Jacek Woźniak o koncertach i imprezach

Smartfony doprowadziły do zaniku życia towarzyskiego. Szczególnie wśród ludzi młodych. Tak na ogół mówią ci, którzy w digitalizacji naszego życia dopatrują się upadku relacji interpersonalnych. To nie do końca jest prawda, bo ludzie jednak spotykają się ze sobą. Prawdą natomiast jest, że małe ekrany zastąpiły nam świat. Gdy byłem w wieku moich synów, to ciężko mnie było zastać w domu. Człowiek bujał się z kumplami po Złotej, Kupieckiej i Myśliwskiej. Wystawało się pod klatkami schodowymi lub w ich środku. To był nasz świat. W weekendy przenosiliśmy się do latarni morskiej, Kazamatów, później do River Pubu. Nieco starsi bawili się na dancingach we Fregacie. Byliśmy wśród ludzi.

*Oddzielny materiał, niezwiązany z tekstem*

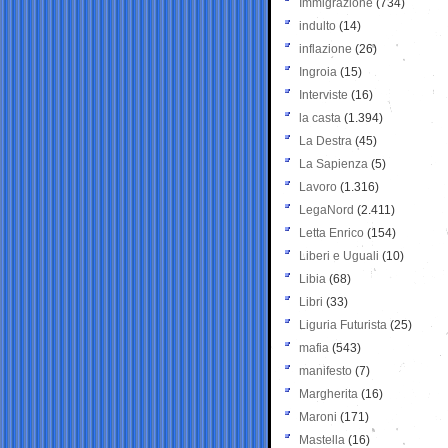
Immigrazione
(734)
indulto
(14)
inflazione
(26)
Ingroia
(15)
Interviste
(16)
la casta
(1.394)
La Destra
(45)
La Sapienza
(5)
Lavoro
(1.316)
LegaNord
(2.411)
Letta Enrico
(154)
Liberi e Uguali
(10)
Libia
(68)
Libri
(33)
Liguria Futurista
(25)
mafia
(543)
manifesto
(7)
Margherita
(16)
Maroni
(171)
Mastella
(16)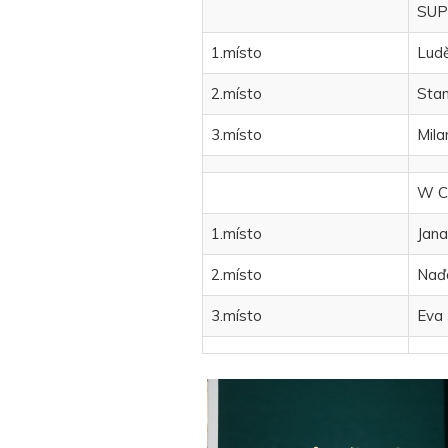
SUP
1.místo
Ludě
2.místo
Stan
3.místo
Mila
W 
1.místo
Jana
2.místo
Naďa
3.místo
Eva 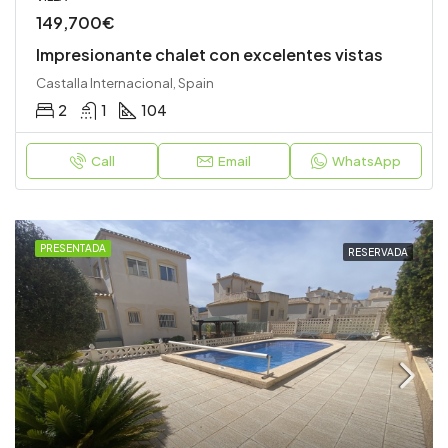
149,700€
Impresionante chalet con excelentes vistas
Castalla Internacional, Spain
2
1
104
Call
Email
WhatsApp
PRESENTADA
RESERVADA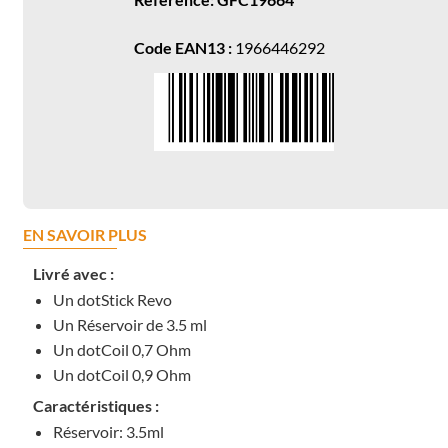
Code EAN13 :
1966446292
EN SAVOIR PLUS
Livré avec :
Un dotStick Revo
Un Réservoir de 3.5 ml
Un dotCoil 0,7 Ohm
Un dotCoil 0,9 Ohm
Caractéristiques :
Réservoir: 3.5ml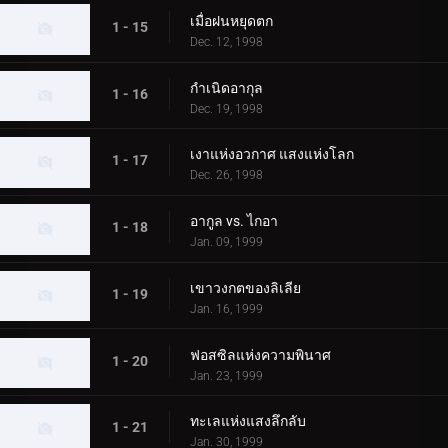
เมื่อฝนหยุดตก
1 - 15
Dec. 12, 1998
กำเนิดอากุล
1 - 16
Dec. 19, 1998
เงาแห่งอวกาศ แสงแห่งโลก
1 - 17
Dec. 26, 1998
อากูล vs. ไกอา
1 - 18
Jan. 09, 1999
เขาวงกตของลิเลีย
1 - 19
Jan. 16, 1999
ฟอสซิลแห่งความพินาศ
1 - 20
Jan. 23, 1999
ทะเลแห่งแสงลึกลับ
1 - 21
Jan. 30, 1999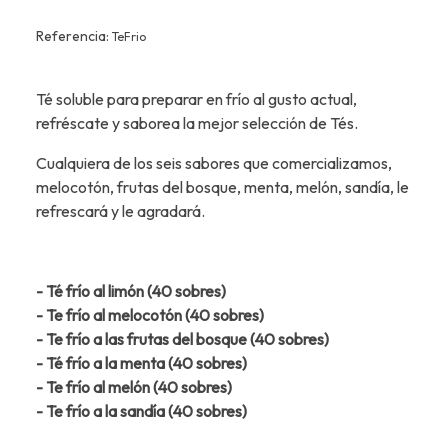
Referencia:
TeFrio
Té soluble para preparar en frío al gusto actual,
refréscate y saborea la mejor selección de Tés.
Cualquiera de los seis sabores que comercializamos,
melocotón, frutas del bosque, menta, melón, sandía, le
refrescará y le agradará.
- Té frío al limón (40 sobres)
- Te frío al melocotón (40 sobres)
- Te frío a las frutas del bosque (40 sobres)
- Té frío a la menta (40 sobres)
- Te frío al melón (40 sobres)
- Te frío a la sandía (40 sobres)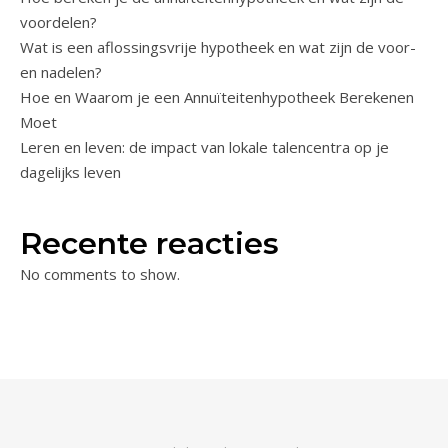
voordelen?
Wat is een aflossingsvrije hypotheek en wat zijn de voor-
en nadelen?
Hoe en Waarom je een Annuïteitenhypotheek Berekenen
Moet
Leren en leven: de impact van lokale talencentra op je
dagelijks leven
Recente reacties
No comments to show.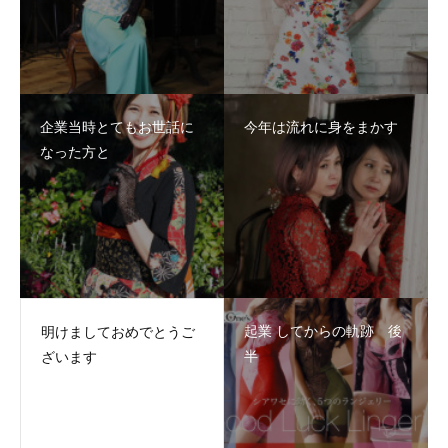
企業当時とてもお世話に
今年は流れに身をまかす
なった方と
起業 してからの軌跡 後
明けましておめでとうご
半
ざいます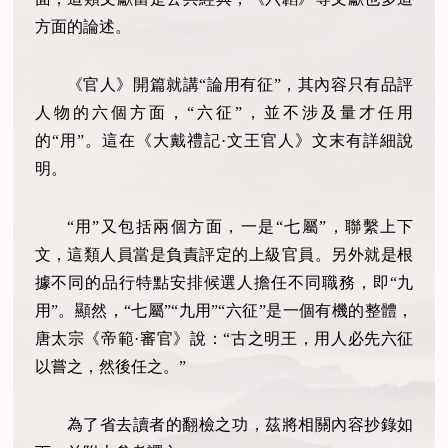
方面的論述。
《官人》開篇就講“論用有征”，其內容只有品評
人物的六個方面，“六征”，並不涉及量才任用
的“用”。這在《大戴禮記·文王官人》文末有詳細說
明。
“用”又包括兩個方面，一是“七屬”，聯繫上下
文，這類人員當是負責評定的上級官員。另外就是根
據不同的品行特點安排候選人擔任不同職務，即“九
用”。顯然，“七屬”“九用”“六征”是一個有機的整體，
唐太宗《帝範·審官》說：“古之明王，用人必先六征
以嘗之，然後任之。”
為了省去讀者的翻檢之功，茲將相關內容抄錄如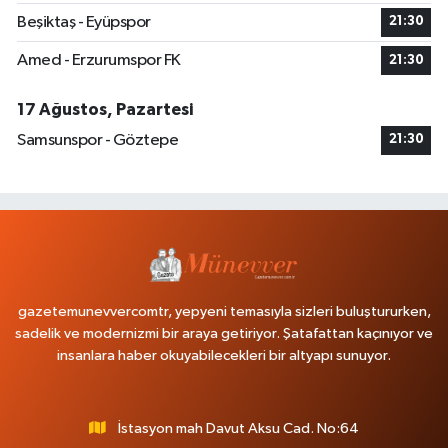
Beşiktaş - Eyüpspor
21:30
Amed - Erzurumspor FK
21:30
17 Ağustos, Pazartesi
Samsunspor - Göztepe
21:30
gazetemunevvercomtr, yepyeni temasıyla sizleri buluştururken,
sadelik ve modernizmi bir araya getiriyor. Şatafattan kaçınıyor ve
insanlara haber okuyabilecekleri bir altyapı sunuyor.
İstasyon mah Davut Aksu Cad. No:64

Dziś młodzi zwołują się na komunikatorach i otwartym tekstem mówią, że w Kołobrzegu nic się nie dzieje. Celowo to przekoloryzowałem, bo oczywiście, jak ktoś chce, to coś dla siebie znajdzie. Z drugiej strony, nie jesteśmy Warszawą, czy Poznaniem, żeby trafić w gusta wszystkich. Mają co robić ci, którzy biorą sprawy we własne ręce. Wydawać się może, że tę misję, którą 20 – 30 lat temu realizował sektor prywatny lub my sami, dziś na barki musi wziąć samorząd.

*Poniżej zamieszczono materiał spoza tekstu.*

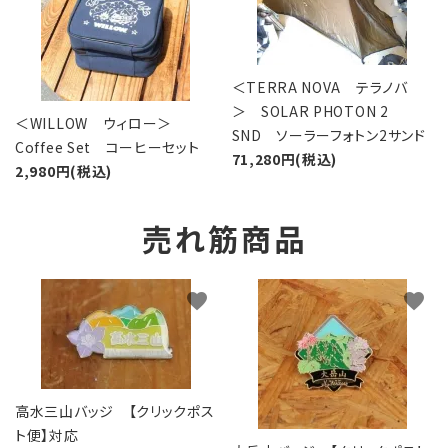
＜TERRA NOVA テラノバ
＞ SOLAR PHOTON 2
＜WILLOW ウィロー＞
SND ソーラーフォトン2サンド
Coffee Set コーヒーセット
71,280円(税込)
2,980円(税込)
売れ筋商品
favorite
favorite
高水三山バッジ 【クリックポス
ト便】対応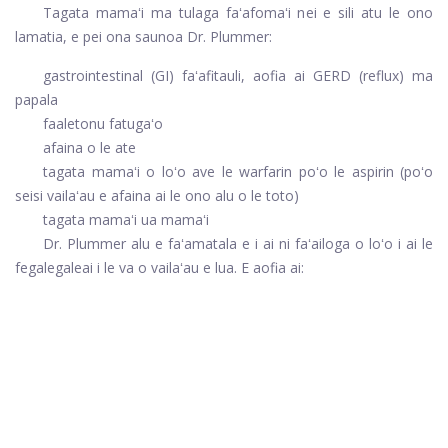
Tagata mamaʻi ma tulaga faʻafomaʻi nei e sili atu le ono
lamatia, e pei ona saunoa Dr. Plummer:
gastrointestinal (GI) faʻafitauli, aofia ai GERD (reflux) ma
papala
faaletonu fatugaʻo
afaina o le ate
tagata mamaʻi o loʻo ave le warfarin poʻo le aspirin (poʻo
seisi vailaʻau e afaina ai le ono alu o le toto
)
tagata mamaʻi ua mamaʻi
Dr. Plummer alu e faʻamatala e i ai ni faʻailoga o loʻo i ai le
fegalegaleai i le va o vailaʻau e lua. E aofia ai: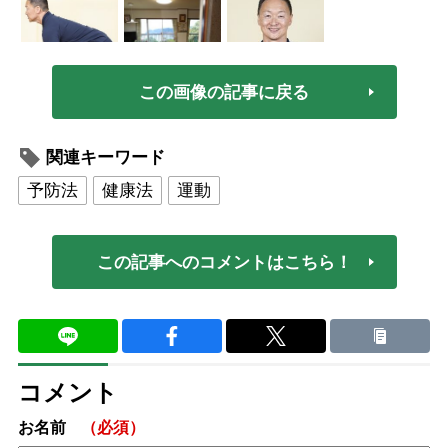
この画像の記事に戻る
関連キーワード
予防法
健康法
運動
この記事へのコメントはこちら！
コメント
お名前
（必須）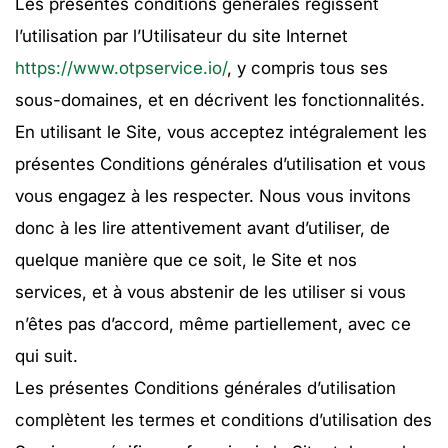
Les présentes conditions générales régissent
l’utilisation par l’Utilisateur du site Internet
https://www.otpservice.io/
, y compris tous ses
sous-domaines, et en décrivent les fonctionnalités.
En utilisant le Site, vous acceptez intégralement les
présentes Conditions générales d’utilisation et vous
vous engagez à les respecter. Nous vous invitons
donc à les lire attentivement avant d’utiliser, de
quelque manière que ce soit, le Site et nos
services, et à vous abstenir de les utiliser si vous
n’êtes pas d’accord, même partiellement, avec ce
qui suit.
Les présentes Conditions générales d’utilisation
complètent les termes et conditions d’utilisation des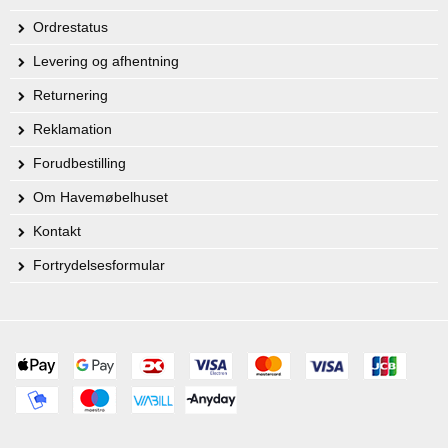
Ordrestatus
Levering og afhentning
Returnering
Reklamation
Forudbestilling
Om Havemøbelhuset
Kontakt
Fortrydelsesformular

Jeżeli zapytać młodych ludzi, czego im w Kołobrzegu najbardziej brakuje, to najczęściej powtarzaną odpowiedzią jest: koncertów. Coś w tym jest. To koncerty są w stanie ściągnąć w jedno miejsce na kilka godzin młodych z całego miasta i okolic. Dlatego dobrym pomysłem jest, żeby co jakiś czas, może raz na kwartał to miasto, a raczej RCK wzięło na barki zorganizowanie dużego przedsięwzięcia kulturalnego (dużego, jak na nasze miasto). Takim przedsięwzięciem był ostatnio koncert Żabsona w hali Milenium. To dobry kierunek, szkoda tylko, że pojawił się na koniec kadencji. Ale warto to pociągnąć.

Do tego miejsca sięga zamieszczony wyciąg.